For teens, it’s easy to believe that there is something wrong with their body. Perhaps they feel their nose is too big for their face, even when it’s precisely proportionate. Some teens might believe that they are too fat, even though the scale indicates their weight is within a normal range for their height. Others might believe that they are ugly and not have a specific trait that they obsess over. However, the belief that something is wrong, that there is an ugliness to the face or body, is entirely imagined. It is a belief despite what’s actually true.
In fact, this is the very definition of a delusion. Delusions are false beliefs that might be shaped by anxiety or paranoia. Typically, in the case of a psychotic disorder, such as paranoid schizophrenia, an individual might have the belief: “The FBI is after my family.” These false beliefs continue to exist despite evidence that disproves it. Although it might sound scary to think that you or someone you know has delusional thinking, knowing that a thought is delusional can help with responding to it differently. If you know that it’s not true, you won’t respond with attempts to change your looks or obsess over it.
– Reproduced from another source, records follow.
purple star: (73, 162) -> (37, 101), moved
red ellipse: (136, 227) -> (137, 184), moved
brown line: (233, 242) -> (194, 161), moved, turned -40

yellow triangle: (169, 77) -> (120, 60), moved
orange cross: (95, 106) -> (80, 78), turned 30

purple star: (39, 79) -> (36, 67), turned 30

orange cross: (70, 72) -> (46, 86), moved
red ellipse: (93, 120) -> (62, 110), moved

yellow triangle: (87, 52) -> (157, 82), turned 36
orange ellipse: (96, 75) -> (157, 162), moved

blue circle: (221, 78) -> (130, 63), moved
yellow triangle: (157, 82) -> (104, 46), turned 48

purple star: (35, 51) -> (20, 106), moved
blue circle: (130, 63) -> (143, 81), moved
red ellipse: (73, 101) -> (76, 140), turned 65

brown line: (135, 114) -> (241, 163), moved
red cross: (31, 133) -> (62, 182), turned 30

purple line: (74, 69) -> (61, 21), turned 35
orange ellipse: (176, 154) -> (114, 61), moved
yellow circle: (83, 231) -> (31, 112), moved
Both male and female adolescents, men and women, can suffer from Body Dysmorphic Disorder (BDD), which is sometimes called Imagined Ugliness because that’s often the experience of teens who have BDD. The severity of thoughts and beliefs about your body may vary with each person. For example, Body Dysmorphic Disorder is also known as Dysmorphophobia. Notice the word phobia in the second half of the word – this relates back to the anxiety or paranoia that comes with believing there’s something “ugly” about you. For some teens, BDD can become so severe, turning into an obsessive fear or terror that your body, or a part of it, is repulsive in some way. For some teens, dysmorphophobia impairs their ability to function, preventing them from going out in public, such as going to school, engaging in any social activities, or spending time with others because of their fear.
If you think you suffer from a form of BDD, or can see the beginning signs of it, contact a mental health professional or an adult you trust. Some teens might first go to a dermatologist thinking that by repairing the physical problem the issue will go away entirely. However, the physical condition is not the problem; it is the psychological experience you’re having in response to it. Therefore, the best treatment to seek is that of the mental health field, such as a therapist or psychologist.
BDD is often treated with Cognitive Behavioral Therapy (CBT), a type of therapy that examines the thoughts and beliefs of a patient in order to change his or her associated behavior. The underlying premise of CBT is that thoughts, beliefs, feelings, and behavior are intimately related. By thoroughly examining thoughts, particularly those that are related to a specific behavior, and replacing them with healthy ones, the related behavior will also change. With teen Body Dysmorphic Disorder, a therapist might help you explore the thoughts related to the way you see your body, and as a result, replace them with new thoughts, facilitating a new body image and sense of self. Medication, specifically serotonin re-uptake inhibitors (SRI’s), which are a form of anti-depressants, is also a treatment method. Often, a combination of medication and therapy is the most effective.
It might be easy to disregard thought patterns that reflect a skewed body image because those thought patterns are common among your friends. However, this isn’t a reason to not do anything about what later might become a severe disorder, as discussed above. It would be worth talking to an adult about it. At the very least, even if you are not diagnosed with teen Body Dysmorphic Disorder or Dysmorphophobia, doing so can facilitate feeling great about all parts of your body and promote feeling joyful about your life.